(Problem details)
Copy the records exactly, leaving out every picture.

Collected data
Content starts

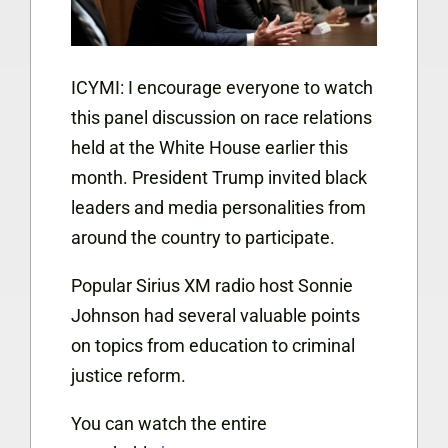
ICYMI: I encourage everyone to watch
this panel discussion on race relations
held at the White House earlier this
month. President Trump invited black
leaders and media personalities from
around the country to participate.
Popular Sirius XM radio host Sonnie
Johnson had several valuable points
on topics from education to criminal
justice reform.
You can watch the entire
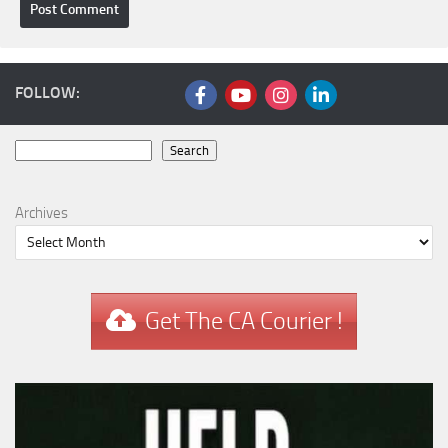
FOLLOW:
Search
Search
Archives
Get The CA Courier !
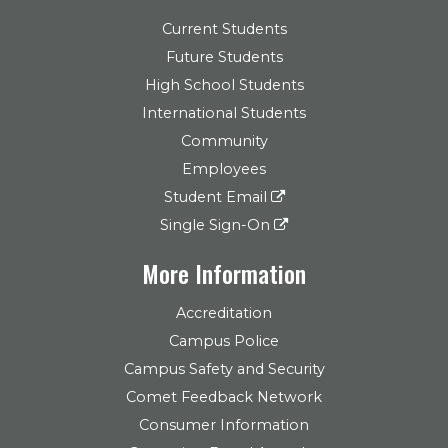
Current Students
Future Students
High School Students
International Students
Community
Employees
Student Email
Single Sign-On
More Information
Accreditation
Campus Police
Campus Safety and Security
Comet Feedback Network
Consumer Information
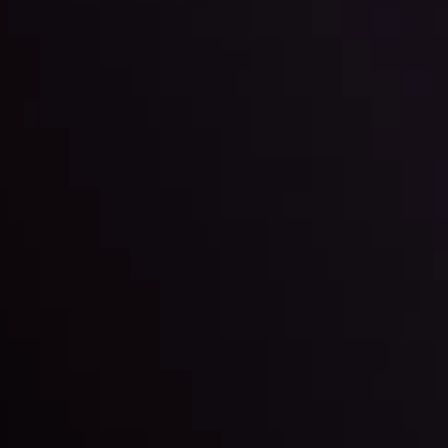
By
Inveslo Anal
w More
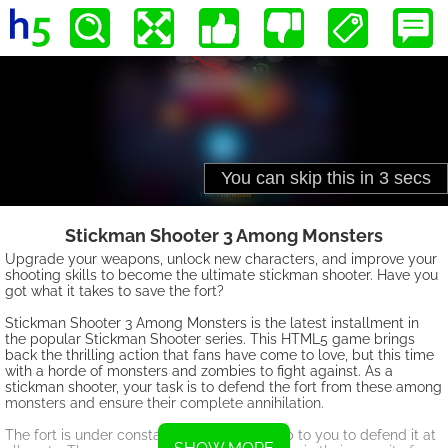
Stickman Shooter 3 Among Monsters
Upgrade your weapons, unlock new characters, and improve your
shooting skills to become the ultimate stickman shooter. Have you
got what it takes to save the fort?
Stickman Shooter 3 Among Monsters is the latest installment in
the popular Stickman Shooter series. This HTML5 game brings
back the thrilling action that fans have come to love, but this time
with a horde of monsters and zombies to fight against. As a
stickman shooter, your task is to defend the fort from these among
monsters and ensure their complete annihilation.
The fort is under constant attack, and it's up to you to defend it at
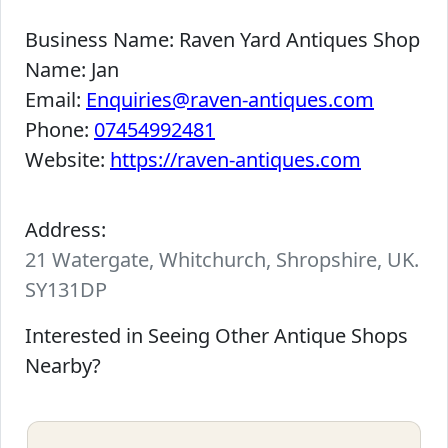
Business Name:
Raven Yard Antiques Shop
Name:
Jan
Email:
Enquiries@raven-antiques.com
Phone:
07454992481
Website:
https://raven-antiques.com
Address:
21 Watergate, Whitchurch, Shropshire, UK.
SY131DP
Interested in Seeing Other Antique Shops
Nearby?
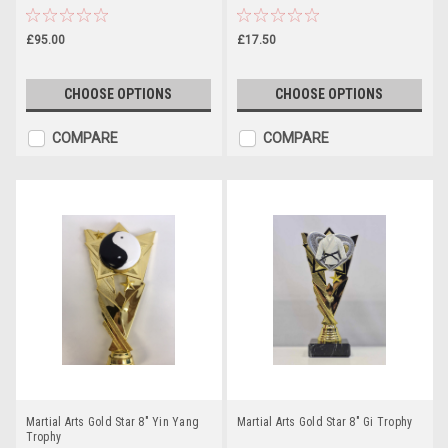
£95.00
£17.50
CHOOSE OPTIONS
CHOOSE OPTIONS
COMPARE
COMPARE
Martial Arts Gold Star 8" Yin Yang
Martial Arts Gold Star 8" Gi Trophy
Trophy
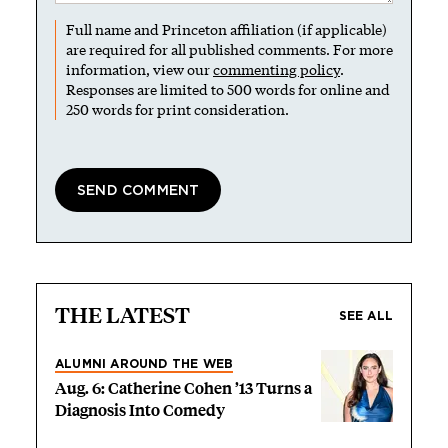
Full name and Princeton affiliation (if applicable)
are required for all published comments. For more
information, view our
commenting policy
.
Responses are limited to 500 words for online and
250 words for print consideration.
THE LATEST
SEE ALL
ALUMNI AROUND THE WEB
Aug. 6: Catherine Cohen ’13 Turns a
Diagnosis Into Comedy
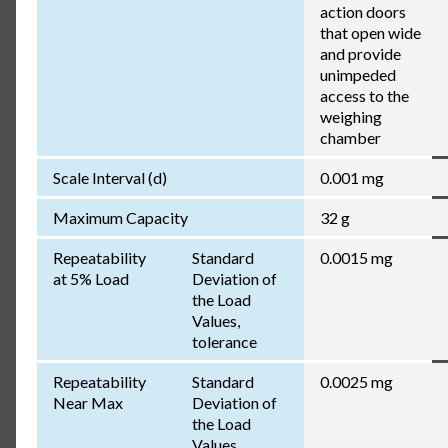
action doors
that open wide
and provide
unimpeded
access to the
weighing
chamber
Scale Interval (d)
0.001 mg
Maximum Capacity
32 g
Repeatability
Standard
0.0015 mg
at 5% Load
Deviation of
the Load
Values,
tolerance
Repeatability
Standard
0.0025 mg
Near Max
Deviation of
the Load
Values,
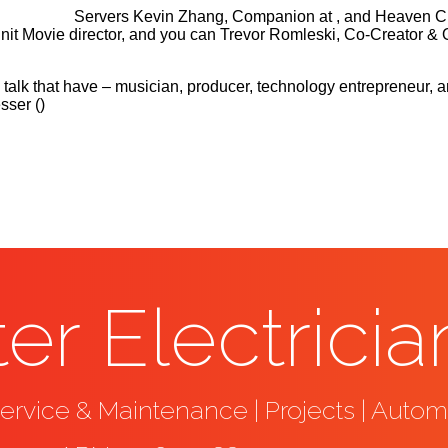
Servers Kevin Zhang, Companion at , and Heaven Chen
 Unit Movie director, and you can Trevor Romleski, Co-Creato
ery talk that have – musician, producer, technology entrepreneu
ser ()
er Electricia
rvice & Maintenance | Projects | Autom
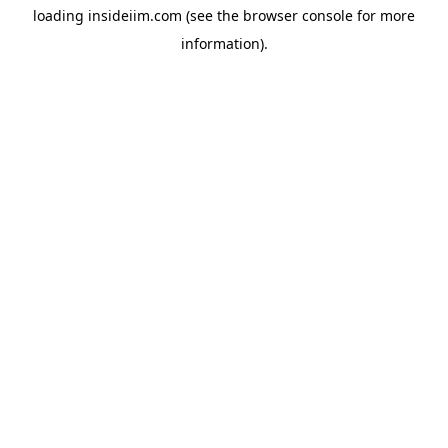
loading
insideiim.com
(see the
browser console
for more
information).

Content ends

(Exercise response)
ICYMI: I encourage everyone to watch
this panel discussion on race relations
held at the White House earlier this
month. President Trump invited black
leaders and media personalities from
around the country to participate.
Popular Sirius XM radio host Sonnie
Johnson had several valuable points
on topics from education to criminal
justice reform.
You can watch the entire
FOLLOW:
Search
Search
Archives
Get The CA Courier !
Current Students
Future Students
High School Students
International Students
Community
Employees
Student Email
Single Sign-On
More Information
Accreditation
Campus Police
Campus Safety and Security
Comet Feedback Network
Consumer Information
By
Inveslo Anal
w More
Stickman Shooter 3 Among Monsters
Upgrade your weapons, unlock new characters, and improve your
shooting skills to become the ultimate stickman shooter. Have you
got what it takes to save the fort?
Stickman Shooter 3 Among Monsters is the latest installment in
the popular Stickman Shooter series. This HTML5 game brings
back the thrilling action that fans have come to love, but this time
with a horde of monsters and zombies to fight against. As a
stickman shooter, your task is to defend the fort from these among
monsters and ensure their complete annihilation.
The fort is under constant attack, and it's up to you to defend it at
Business Name:
Raven Yard Antiques Shop
Name:
Jan
Email:
Enquiries@raven-antiques.com
Phone:
07454992481
Website:
https://raven-antiques.com
Address:
21 Watergate, Whitchurch, Shropshire, UK.
SY131DP
Interested in Seeing Other Antique Shops
Nearby?
£95.00
£17.50
CHOOSE OPTIONS
CHOOSE OPTIONS
COMPARE
COMPARE
Martial Arts Gold Star 8" Yin Yang
Martial Arts Gold Star 8" Gi Trophy
Trophy
Full name and Princeton affiliation (if applicable)
are required for all published comments. For more
information, view our
commenting policy
.
Responses are limited to 500 words for online and
250 words for print consideration.
THE LATEST
SEE ALL
ALUMNI AROUND THE WEB
Aug. 6: Catherine Cohen ’13 Turns a
Diagnosis Into Comedy
action doors
that open wide
and provide
unimpeded
access to the
weighing
chamber
Scale Interval (d)
0.001 mg
Maximum Capacity
32 g
Repeatability
Standard
0.0015 mg
at 5% Load
Deviation of
the Load
Values,
tolerance
Repeatability
Standard
0.0025 mg
Near Max
Deviation of
the Load
Values,
Servers Kevin Zhang, Companion at , and Heaven Chen
 Unit Movie director, and you can Trevor Romleski, Co-Creato
ery talk that have – musician, producer, technology entrepreneu
ser ()
er Electricia
rvice & Maintenance | Projects | Autom
loading
insideiim.com
(see the
browser console
for more
information).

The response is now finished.